[RECORDS FOR PROCESSING]
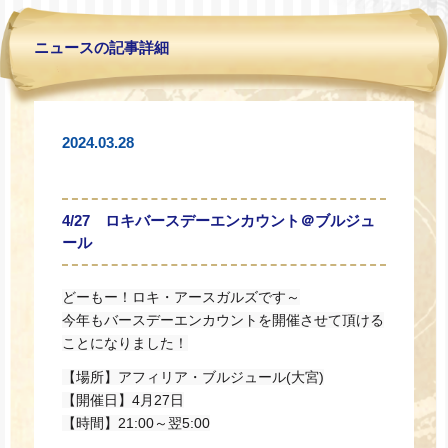
ニュースの記事詳細
2024.03.28
4/27 ロキバースデーエンカウント＠ブルジュ
ール
どーもー！ロキ・アースガルズです～
今年もバースデーエンカウントを開催させて頂ける
ことになりました！
【場所】アフィリア・ブルジュール(大宮)
【開催日】4月27日
【時間】21:00～翌5:00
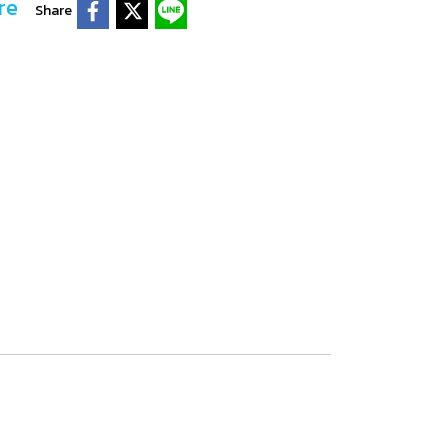
re
Share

[ACTIVITY]
Could the lines above be copied out exactly, with no image carried over?

[EXERCISE RESULT]
ニュースの記事詳細
2024.03.28
4/27 ロキバースデーエンカウント＠ブルジュ
ール
どーもー！ロキ・アースガルズです～
今年もバースデーエンカウントを開催させて頂ける
ことになりました！
【場所】アフィリア・ブルジュール(大宮)
【開催日】4月27日
【時間】21:00～翌5:00
re
Share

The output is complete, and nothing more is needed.